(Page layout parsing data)
====

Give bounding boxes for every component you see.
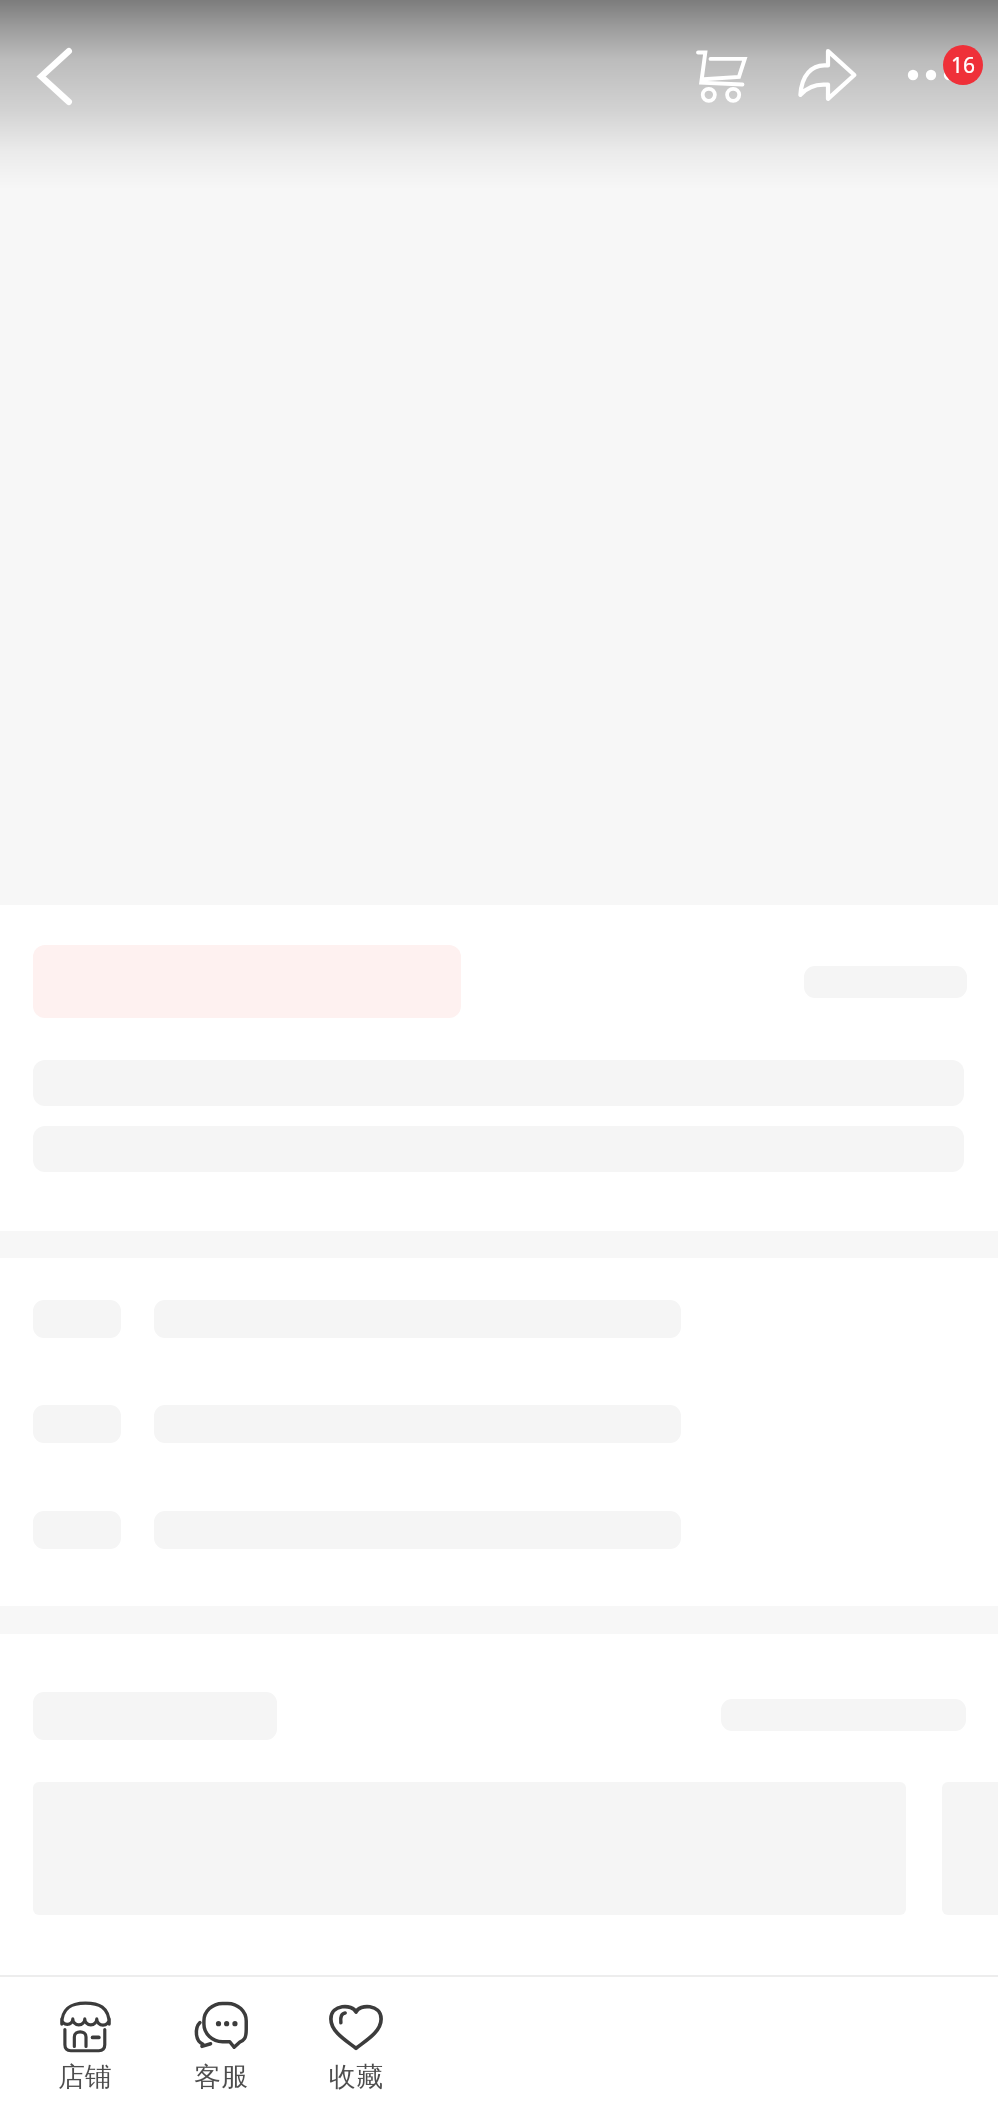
staticText: 收藏: [329, 2060, 383, 2094]
button[interactable]: 收藏: [298, 1977, 414, 2113]
button[interactable]: Shopping cart: [679, 32, 767, 120]
staticText: 店铺: [58, 2060, 112, 2094]
staticText: 16: [951, 51, 976, 80]
button[interactable]: Back: [11, 32, 99, 120]
button[interactable]: 客服: [163, 1977, 279, 2113]
button[interactable]: 店铺: [27, 1977, 143, 2113]
button[interactable]: Share: [784, 31, 872, 119]
button[interactable]: More options: [880, 31, 990, 119]
staticText: 客服: [194, 2060, 248, 2094]
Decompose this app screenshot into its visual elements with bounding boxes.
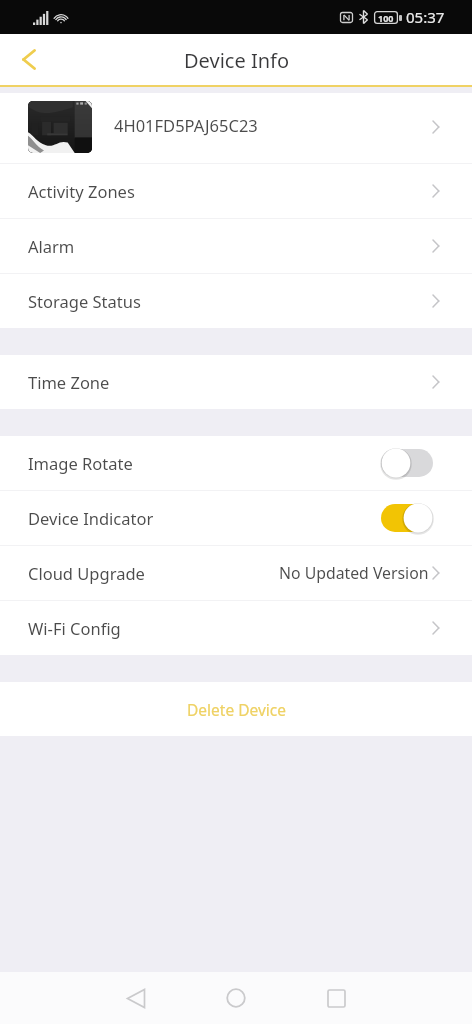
button[interactable]: Back (0, 35, 56, 85)
staticText: Alarm (28, 235, 75, 257)
button[interactable]: 4H01FD5PAJ65C23 (0, 93, 472, 163)
button[interactable]: Home (186, 972, 286, 1024)
button[interactable]: Alarm (0, 219, 472, 273)
button[interactable]: Device Indicator (0, 491, 472, 545)
button[interactable]: Image Rotate (0, 436, 472, 490)
staticText: Device Info (184, 47, 289, 74)
staticText: Time Zone (28, 371, 110, 393)
button[interactable]: Activity Zones (0, 164, 472, 218)
button[interactable]: Delete Device (0, 682, 472, 736)
button[interactable]: Image Rotate off (381, 448, 433, 478)
button[interactable]: Recent apps (286, 972, 386, 1024)
staticText: Activity Zones (28, 180, 135, 202)
staticText: 05:37 (406, 7, 445, 27)
staticText: Device Indicator (28, 507, 154, 529)
staticText: 100 (378, 12, 394, 24)
staticText: Wi-Fi Config (28, 617, 121, 639)
button[interactable]: Time Zone (0, 355, 472, 409)
staticText: 4H01FD5PAJ65C23 (114, 114, 258, 136)
staticText: Image Rotate (28, 452, 133, 474)
button[interactable]: Wi-Fi Config (0, 601, 472, 655)
staticText: Cloud Upgrade (28, 562, 145, 584)
button[interactable]: Storage Status (0, 274, 472, 328)
button[interactable]: Cloud Upgrade (0, 546, 472, 600)
staticText: Storage Status (28, 290, 141, 312)
button[interactable]: Back (86, 972, 186, 1024)
staticText: No Updated Version (279, 562, 429, 584)
button[interactable]: Device Indicator on (381, 503, 433, 533)
staticText: Delete Device (187, 699, 286, 720)
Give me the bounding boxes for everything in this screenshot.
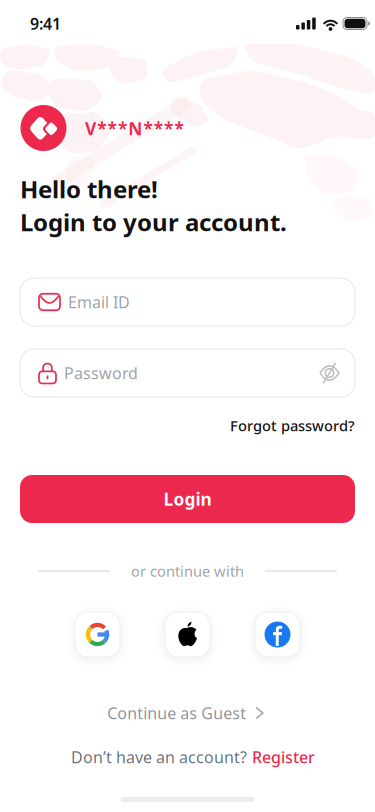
staticText: Forgot password? [230, 416, 355, 435]
staticText: Register [252, 746, 315, 768]
staticText: 9:41 [30, 13, 61, 34]
button[interactable]: Password [20, 349, 355, 397]
button[interactable] [255, 612, 300, 657]
staticText: Email ID [68, 291, 130, 313]
button[interactable]: Email ID [20, 278, 355, 326]
staticText: Password [64, 362, 138, 384]
staticText: or continue with [131, 561, 244, 581]
button[interactable]: Register [252, 746, 315, 768]
staticText: V***N**** [85, 117, 183, 140]
button[interactable]: Continue as Guest [107, 702, 263, 724]
button[interactable] [165, 612, 210, 657]
button[interactable]: Login [20, 475, 355, 523]
staticText: Login [164, 488, 212, 510]
button[interactable] [320, 366, 339, 380]
button[interactable]: Forgot password? [0, 416, 375, 435]
staticText: Don’t have an account? [71, 746, 247, 768]
staticText: Login to your account. [20, 206, 287, 238]
staticText: Hello there! [20, 173, 158, 205]
staticText: Continue as Guest [107, 702, 246, 724]
button[interactable] [75, 612, 120, 657]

====

[Problem details]:
When you reproduce the data shown above, keep each line exact and omit every picture.

[Your response]:
Give bounding boxes for every component you see.
staticText: 收藏: [329, 2060, 383, 2094]
button[interactable]: 收藏: [298, 1977, 414, 2113]
button[interactable]: Shopping cart: [679, 32, 767, 120]
staticText: 店铺: [58, 2060, 112, 2094]
staticText: 16: [951, 51, 976, 80]
button[interactable]: Back: [11, 32, 99, 120]
button[interactable]: 客服: [163, 1977, 279, 2113]
button[interactable]: 店铺: [27, 1977, 143, 2113]
button[interactable]: Share: [784, 31, 872, 119]
button[interactable]: More options: [880, 31, 990, 119]
staticText: 客服: [194, 2060, 248, 2094]
Decompose this app screenshot into its visual elements with bounding boxes.
button[interactable]: Back (0, 35, 56, 85)
staticText: Alarm (28, 235, 75, 257)
button[interactable]: 4H01FD5PAJ65C23 (0, 93, 472, 163)
button[interactable]: Home (186, 972, 286, 1024)
button[interactable]: Alarm (0, 219, 472, 273)
button[interactable]: Device Indicator (0, 491, 472, 545)
button[interactable]: Image Rotate (0, 436, 472, 490)
staticText: Device Info (184, 47, 289, 74)
staticText: Time Zone (28, 371, 110, 393)
button[interactable]: Activity Zones (0, 164, 472, 218)
button[interactable]: Delete Device (0, 682, 472, 736)
button[interactable]: Image Rotate off (381, 448, 433, 478)
button[interactable]: Recent apps (286, 972, 386, 1024)
staticText: Activity Zones (28, 180, 135, 202)
staticText: 05:37 (406, 7, 445, 27)
staticText: Device Indicator (28, 507, 154, 529)
staticText: 100 (378, 12, 394, 24)
staticText: Wi-Fi Config (28, 617, 121, 639)
button[interactable]: Time Zone (0, 355, 472, 409)
staticText: 4H01FD5PAJ65C23 (114, 114, 258, 136)
staticText: Image Rotate (28, 452, 133, 474)
button[interactable]: Wi-Fi Config (0, 601, 472, 655)
staticText: Cloud Upgrade (28, 562, 145, 584)
button[interactable]: Storage Status (0, 274, 472, 328)
button[interactable]: Cloud Upgrade (0, 546, 472, 600)
staticText: Storage Status (28, 290, 141, 312)
button[interactable]: Back (86, 972, 186, 1024)
staticText: No Updated Version (279, 562, 429, 584)
button[interactable]: Device Indicator on (381, 503, 433, 533)
staticText: Delete Device (187, 699, 286, 720)
Give me the bounding boxes for everything in this screenshot.
staticText: Forgot password? [230, 416, 355, 435]
staticText: Register [252, 746, 315, 768]
staticText: 9:41 [30, 13, 61, 34]
button[interactable]: Password [20, 349, 355, 397]
button[interactable] [255, 612, 300, 657]
staticText: Email ID [68, 291, 130, 313]
button[interactable]: Email ID [20, 278, 355, 326]
staticText: Password [64, 362, 138, 384]
staticText: or continue with [131, 561, 244, 581]
button[interactable]: Register [252, 746, 315, 768]
staticText: V***N**** [85, 117, 183, 140]
button[interactable]: Continue as Guest [107, 702, 263, 724]
button[interactable] [165, 612, 210, 657]
button[interactable]: Login [20, 475, 355, 523]
staticText: Login [164, 488, 212, 510]
button[interactable] [320, 366, 339, 380]
button[interactable]: Forgot password? [0, 416, 375, 435]
staticText: Don’t have an account? [71, 746, 247, 768]
staticText: Login to your account. [20, 206, 287, 238]
staticText: Hello there! [20, 173, 158, 205]
staticText: Continue as Guest [107, 702, 246, 724]
button[interactable] [75, 612, 120, 657]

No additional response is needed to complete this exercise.